Calls to increase the minimum wage from MLAs were heard in the Legislative Assembly this week, but there was no commitment on an increase from the GNWT.
The GNWT is currently topping up minimum wage worker’s earnings, with minimum wage workers being paid $18 rather than the territory’s standard $13.46.
Frame Lake MLA Kevin O’Reilly said the fact this program is needed is the clearest sign minimum wage is too low.
“It would be unbelievable, if not completely unfair, if the effective minimum wage in the NWT is rolled back from anything less than $18 an hour, which is what people have been getting for the last 10 months,” he added.
In the Legislative Assembly this week, R.J. Simpson said he was considering a number of options, but didn’t give an indication as to whether the minimum wage would increase from $13.46.

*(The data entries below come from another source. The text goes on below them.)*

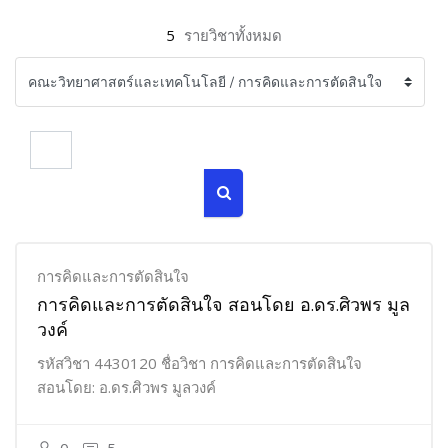
5
รายวิชาทั้งหมด
ค้นหารายวิชา
ค้นหารายวิชา
การคิดและการตัดสินใจ
การคิดและการตัดสินใจ สอนโดย อ.ดร.ศิวพร มูล
วงค์
รหัสวิชา 4430120 ชื่อวิชา การคิดและการตัดสินใจ
สอนโดย: อ.ดร.ศิวพร มูลวงค์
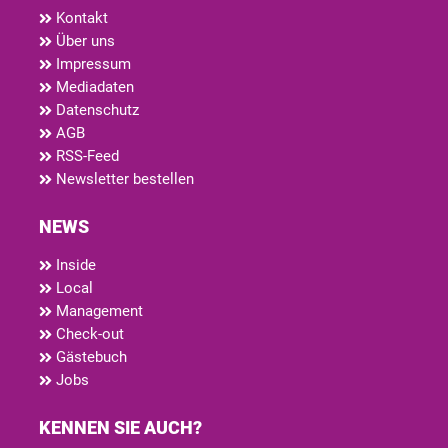
Kontakt
Über uns
Impressum
Mediadaten
Datenschutz
AGB
RSS-Feed
Newsletter bestellen
NEWS
Inside
Local
Management
Check-out
Gästebuch
Jobs
KENNEN SIE AUCH?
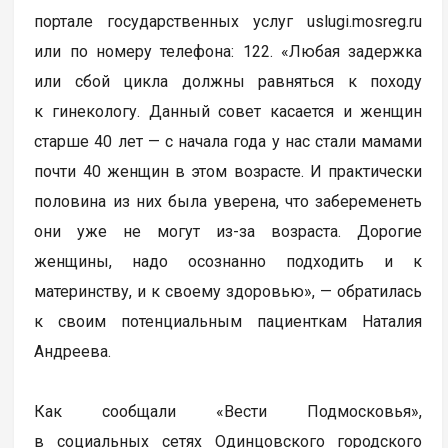
портале государственных услуг uslugi.mosreg.ru
или по номеру телефона: 122. «Любая задержка
или сбой цикла должны равняться к походу
к гинекологу. Данный совет касается и женщин
старше 40 лет — с начала года у нас стали мамами
почти 40 женщин в этом возрасте. И практически
половина из них была уверена, что забеременеть
они уже не могут из-за возраста. Дорогие
женщины, надо осознанно подходить и к
материнству, и к своему здоровью», — обратилась
к своим потенциальным пациенткам Наталия
Андреева.
Как сообщали «Вести Подмосковья»,
в социальных сетях Одинцовского городского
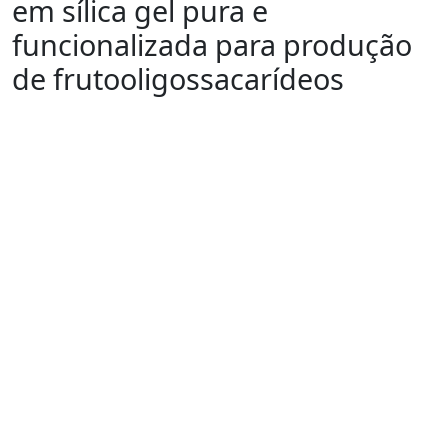
em sílica gel pura e
funcionalizada para produção
de frutooligossacarídeos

Simpson noted there had been lots of discussion about a guaranteed basic income in the Legislative Assembly, but said studies done in B.C. showed that implementing a guaranteed basic income “probably is not going to solve all the issues.”
“What you need are targeted supports,” Simpson said. “You need to deal with people if they have addictions issues. You need to make sure that there are jobs for people to have. You need to make sure people can be trained. You need to make sure people have housing.”
“Just throwing money at a problem, as simple as it seems, and that is probably the allure of it, it does not necessarily mean that it works,” he added.
Simpson adds there was no money in the GNWT’s budget to increase the minimum wage subsidy for apprentices.
“The larger wage subsidy is funded through federal government programs, and they have a lot more money,” said Simpson. “The other wage subsidies, the $8 wage subsidies, are funded by the GNWT. We have to do our best to stretch our dollars as far as we can, and we don’t have enough to fund all of the apprentices in the territory with that budget.”
“Even as is, we fall quite short of that.”